From mboxrd@z Thu Jan  1 00:00:00 1970
From: "Justin T. Gibbs" <gibbs@scsiguy.com>
Subject: Re: [PATCH] allow drivers to hook into watchdog timeout
Date: Wed, 11 Feb 2004 17:15:10 -0700
Sender: linux-scsi-owner@vger.kernel.org
Message-ID: <3156030000.1076544910@aslan.btc.adaptec.com>
References: <20040120132052.GA6740@lst.de>		<2432440000.1076430858@aslan.btc.adaptec.com		>	<1076431366.1804.24.camel@mulgrave>		<2472850000.1076435243@aslan.btc.ada	ptec.com>	<1076438507.2165.38.camel@mulgrave>	<2520610000.1076442259@aslan.btc.adaptec.com>	<1076443541.2080.56.camel@mulgrave> 	<2549730000.1076444817@aslan.btc.adaptec.com> <1076527539.1737.83.camel@mulgrave>
Reply-To: "Justin T. Gibbs" <gibbs@scsiguy.com>
Mime-Version: 1.0
Content-Type: text/plain; charset=us-ascii
Content-Transfer-Encoding: 7bit
Return-path: <linux-scsi-owner@vger.kernel.org>
Received: from magic.adaptec.com ([216.52.22.17]:51922 "EHLO magic.adaptec.com")
	by vger.kernel.org with ESMTP id S266294AbUBLAIc (ORCPT
	<rfc822;linux-scsi@vger.kernel.org>);
	Wed, 11 Feb 2004 19:08:32 -0500
In-Reply-To: <1076527539.1737.83.camel@mulgrave>
Content-Disposition: inline
List-Id: linux-scsi@vger.kernel.org
To: James Bottomley <James.Bottomley@SteelEye.com>
Cc: Christoph Hellwig <hch@lst.de>, SCSI Mailing List <linux-scsi@vger.kernel.org>

> On Tue, 2004-02-10 at 15:26, Justin T. Gibbs wrote:
>> > So if I give you an error code for this, like DID_REQEUEUE, you'll
>> > eliminate the driver queueing from your queucommand and from your done
>> > processing?
>> 
>> If I can freeze at per-device granularity and testing of the BUSY and
>> QUEUE_FULL paths in the mid-layer pan out, I believe the answer is yes.
> 
> I believe we have everything that you need with regard to BUSY and
> QUEUE_FULL.
> 
> It looks like a device_blocked interface won't be too much work, I'll
> look at coding one up.

Okay.

>> > No, they won't.  DID_RESET doesn't count against the retry count (the
>> > only things that affect the retry count are conditions that go through
>> > the maybe_retry label in scsi_device_disposition()).
>> 
>> This is only true if the peripheral driver calls scsi_io_completion().
>> The SG driver, for instance, does not.
> 
> But that's by design.  The application using SG_IO receives the error
> code directly and is in control of deciding to retry.
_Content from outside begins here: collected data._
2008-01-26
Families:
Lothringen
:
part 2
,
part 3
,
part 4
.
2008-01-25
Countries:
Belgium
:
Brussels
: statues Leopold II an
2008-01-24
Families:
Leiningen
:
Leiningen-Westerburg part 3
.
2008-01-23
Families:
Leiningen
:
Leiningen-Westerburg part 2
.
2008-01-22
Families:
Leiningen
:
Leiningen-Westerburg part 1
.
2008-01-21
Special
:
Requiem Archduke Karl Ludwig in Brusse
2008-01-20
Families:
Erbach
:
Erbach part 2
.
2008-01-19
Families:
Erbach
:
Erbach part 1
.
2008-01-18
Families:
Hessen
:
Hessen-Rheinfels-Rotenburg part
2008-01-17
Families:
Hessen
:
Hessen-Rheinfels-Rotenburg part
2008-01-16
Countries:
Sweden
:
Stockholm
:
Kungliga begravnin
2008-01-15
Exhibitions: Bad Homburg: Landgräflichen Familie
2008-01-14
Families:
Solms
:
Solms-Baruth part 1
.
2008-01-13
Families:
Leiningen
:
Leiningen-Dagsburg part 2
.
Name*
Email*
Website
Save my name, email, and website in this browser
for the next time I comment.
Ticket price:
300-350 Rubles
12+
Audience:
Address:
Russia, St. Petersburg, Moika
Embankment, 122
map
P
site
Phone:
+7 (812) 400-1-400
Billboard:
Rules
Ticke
That's fine if the application has good information to go on.  Most
of the comments in the SCSI layer indicate that DID_RESET means that
a bus reset event happened, not that the LLD wanted to unconditionally
retry a command that has never seen the transport.

>> That reminds me.  Reported bus/target resets do not cause a
>> bus/device-settle delay.  This is another one of the workarounds
>> in my driver.
> 
> That's correct.  The interface is really designed to report that
> something happened.  Since we may not know the actual timing of the
> reported event, the philosophy is that is't better queue and retry
> (while correctly processing the NOT_READY) than to impose an arbitrary
> delay.
> 
> The rule is that the mid-layer only delays for events it initiated.
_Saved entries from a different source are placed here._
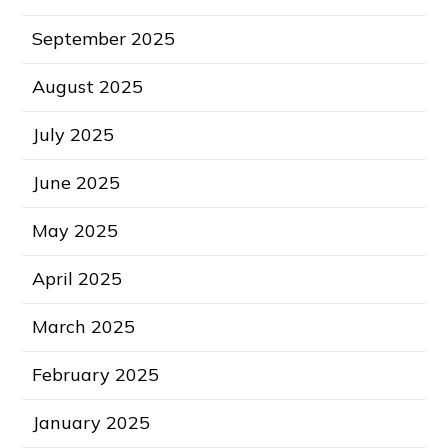
September 2025
August 2025
July 2025
June 2025
May 2025
April 2025
March 2025
February 2025
January 2025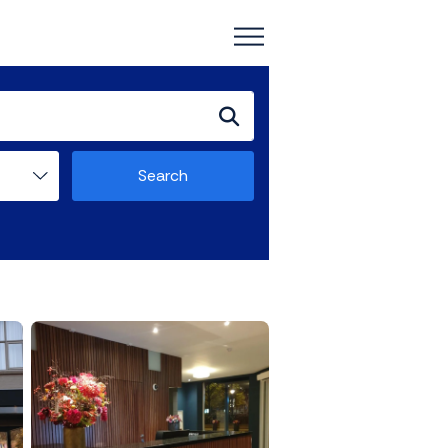
Search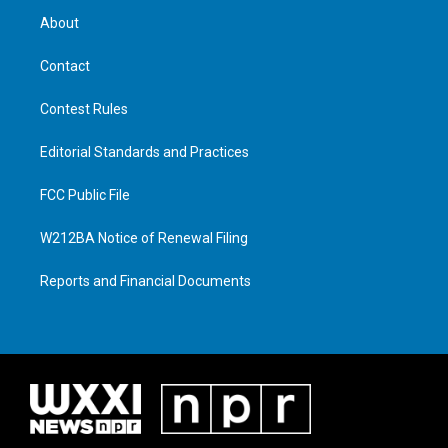
About
Contact
Contest Rules
Editorial Standards and Practices
FCC Public File
W212BA Notice of Renewal Filing
Reports and Financial Documents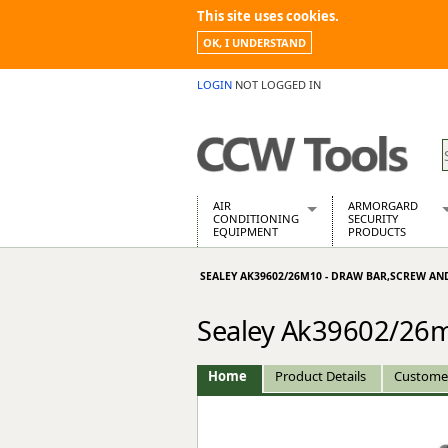
This site uses cookies.
OK, I UNDERSTAND
LOGIN
NOT LOGGED IN
AIR
ARMORGARD
CONDITIONING
SECURITY
EQUIPMENT
PRODUCTS
Air Conditioners
Armorgard Spa
SEALEY AK39602/26M10 - DRAW BAR,SCREW AN
Air Conditioning Equipment Spare
Barrobox
Arcotherm
Chembank
Sealey Ak39602/26m
Building Dryers & Dehumidifier
Chemcube Cab
Building Heaters
Drumbank
Cooling And Ventilation
Drumbank Pall
Home
Product Details
Custome
Desiccant Dryers
Fittingstor
Roto-Moulded Dryers
Flambank
Static Dryers
Flamstor Cabi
Well, this breaks lots of devices like external RAID controllers that
need at least a few hundred ms bus settle delay before they will handle
a new command.  This controllers often initiate the bus reset when they
do a module failover or shutdown (e.g. upgrading one of the two controllers
in a redundant controller).  Without a bus settle delay, these devices
are taken offline by the mid-layer.

You have to enforce the delay regardless of where the reset event comes
from.  The devices on the bus don't care who reset the bus, and their
behavior doesn't differ when Linux does the reset or some third party
does.

--
Justin